日も昇らぬ早朝、昨夜の残りで簡単な朝食を済ませた蔵人、アカリ、雪白の三人はアレルドゥリア山脈での狩りに出た。
二日間こもりきりだったアカリの気分転換と塩漬け依頼、そしてなにより、雪白のご機嫌取りであった。
雪白は尻尾をゆらゆらと立てながら蔵人、アカリを先導するように斜面をのぼる。
「ゴキゲンですね、雪白さん」
「わかるのか?」
アカリはくすっと笑いながらもどこか悔しそうにいう。
「それはわかりますよ。私といた二日間であんなに楽しげなことなかったですから。昨日だってあんなにブラッシングして……うらやましい」
「いつでもかわるよ」
「雪白さんに嫌われたくないんで遠慮しておきます。それにしても、本当にイルニークが人と生活するんですね。日本にいたころから、動物に懐かれやすかったりします?」
「飼ったことあるのはオタマジャクシくらいだな。それ以外は特別飼ったこともないし、ましてや懐かれやすいなんてことはないな。まあ雪白とはこれくらいのときからの付き合いだからな」
そういって手のひらをアカリに見せる。
「手のひら大の雪白さん……」
アカリはまたどこかへとトリップしはじめた。
――ぐぉう
雪白が早くこいといいたげに吠える。
「へいへい、いまいきますよ」
蔵人もトリップしていたアカリも慌てて雪白を追いかけた。
蔵人の食べていた野草にカレー風味のものがあった。
最近ではカレー風シチューとしてマクシームやアカリに振る舞ったあれである。
「わ、私、そんな高いもの食べてたんですか……いってくださいよっ!」
アカリは顔を青くした。
「いや、今、アカリに教えてもらって名前知ったし」
三人は蔵人の棲む洞窟から斜面を登って、山頂近くまできた。山頂には青々としたコケが広がり、その合間にはところどころ雪が残っていた。

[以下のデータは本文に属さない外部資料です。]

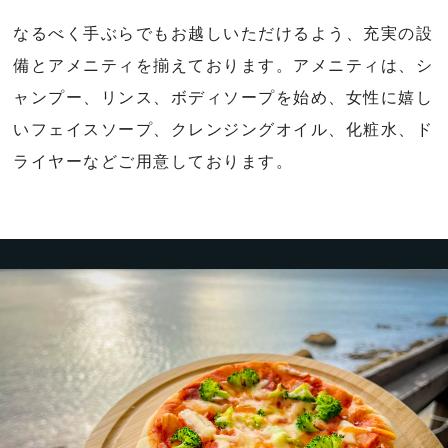
なるべく手ぶらでもお越しいただけるよう、充実の設
備とアメニティを揃えております。アメニティは、シ
ャンプー、リンス、ボディソープを始め、女性に嬉し
いフェイスソープ、クレンジングオイル、化粧水、ド
ライヤーなどご用意しております。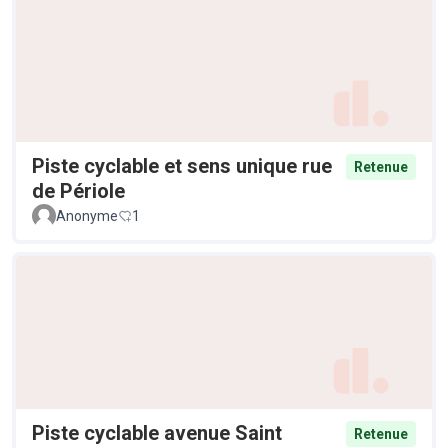
Piste cyclable et sens unique rue
Retenue
de Périole
Anonyme
1
Piste cyclable avenue Saint
Retenue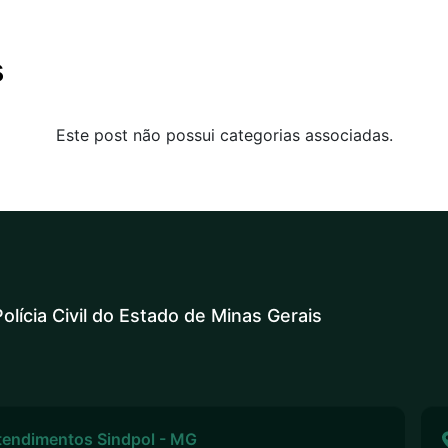
s
Este post não possui categorias associadas.
olícia Civil do Estado de Minas Gerais
tendimentos Sindpol - MG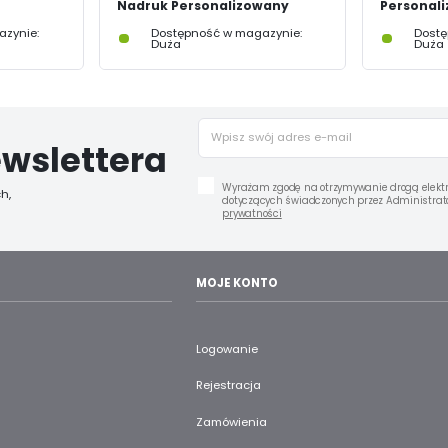
Nadruk Personalizowany
Personal
zynie:
Dostępność w magazynie:
Dostę
Duża
Duża
wslettera
Wyrażam zgodę na otrzymywanie drogą elektr
h,
dotyczących świadczonych przez Administrato
prywatności
MOJE KONTO
Logowanie
Rejestracja
Zamówienia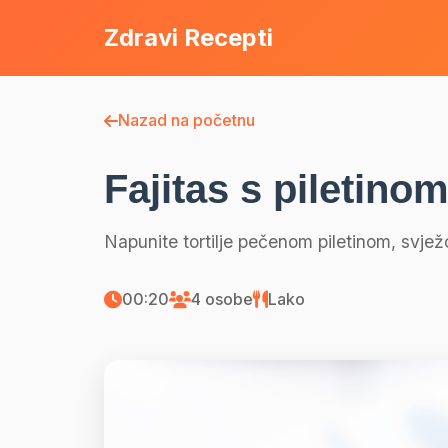
Zdravi Recepti
Nazad na početnu
Fajitas s piletin
Napunite tortilje pečenom piletinom, svje
00:20
4 osobe
Lako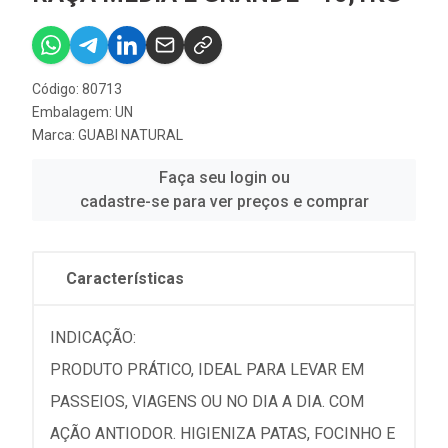
Código: 80713
Embalagem: UN
Marca:
GUABI NATURAL
Faça seu login ou
cadastre-se para ver preços e comprar
Características
INDICAÇÃO:
PRODUTO PRÁTICO, IDEAL PARA LEVAR EM
PASSEIOS, VIAGENS OU NO DIA A DIA. COM
AÇÃO ANTIODOR. HIGIENIZA PATAS, FOCINHO E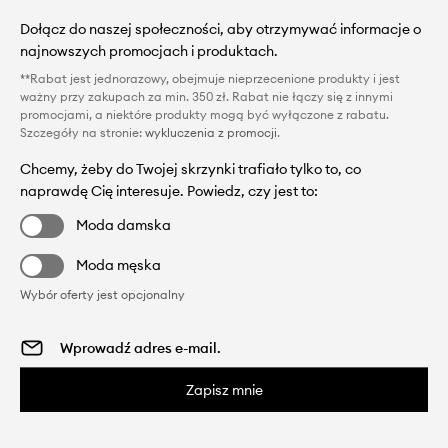
Dołącz do naszej społeczności, aby otrzymywać informacje o
najnowszych promocjach i produktach.
**Rabat jest jednorazowy, obejmuje nieprzecenione produkty i jest
ważny przy zakupach za min. 350 zł. Rabat nie łączy się z innymi
promocjami, a niektóre produkty mogą być wyłączone z rabatu.
Szczegóły na stronie:
wykluczenia z promocji
.
Chcemy, żeby do Twojej skrzynki trafiało tylko to, co
naprawdę Cię interesuje. Powiedz, czy jest to:
Moda damska
Moda męska
Wybór oferty jest opcjonalny
Zapisz mnie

背後にはさらに高い山々が白い冠を被って連なり、目下に広がる森林の先にはサレハド村が小さく見えていた。
蔵人は雪をそっと剥いで、その下にあるさらに青くそして透明なコケをまとめて毟り、一気に凍らせた。
「冷たいカレー煎餅みたいでうまかったんだが、これが一塊で一〇〇〇ロドとはね。紺碧大鷲の羽や嘴と同じじゃん」
「『トラモラ草』は雪の下にある状態でこそ、味、香り、効能が高いので、なかなかとるのは難しいんですよ。この山は厳冬期になるとほとんど登攀不可能ですから、大棘地蜘蛛の石化中の三日、白幻討伐の時期しかないんです。でもその時期は暗黙の了解で白幻討伐に選ばれたハンター以外は白幻の居には近寄れませんから、実質的にはだれも依頼を受けられなかったんだと思います」
蔵人がフーンと鼻を鳴らす。
そして雪白もクンクンと鼻を鳴らす。
――パクリ。
「……」
「……」
――パリパリ、もしゃもしゃ。
蔵人は無言で足元の雪をよせて、またトラモラ草を毟って凍らせる。
――パクリ。
「…………」
「ゆ、雪白さんや、食べてしまうとちょっと困るんだが」
――パリパリ、モシャモシャ。
雪白は無言で凍ったトラモラ草を食べ続けた。
結局、雪白に取られずにすんだトラモラ草は三塊ほどで、それらは蔵人の食料リュックに確保された。
それからすぐ、可及的速やかに雪白が希望している狩りに取り掛かることになる。
そうでもしなければ、全てのトラモラ草が雪白に食べられてしまっていただろう。
「この辺はあまり来たことないな」
山頂から洞窟側とは反対の斜面を下っていた。
枯れ葉の混じった低木の葉の上には雪がところどころ残り、あきらかに洞窟側とは気温も違った。
――グルゥ
雪白の喉を奥を鳴らした鳴き声は発見・警告である。
蔵人は音もなく身を低くする。そうしなければ雪白の尻尾が――。
――ぺしっ。
蔵人よりいくぶん弱いながら、アカリの顔に尻尾が直撃した。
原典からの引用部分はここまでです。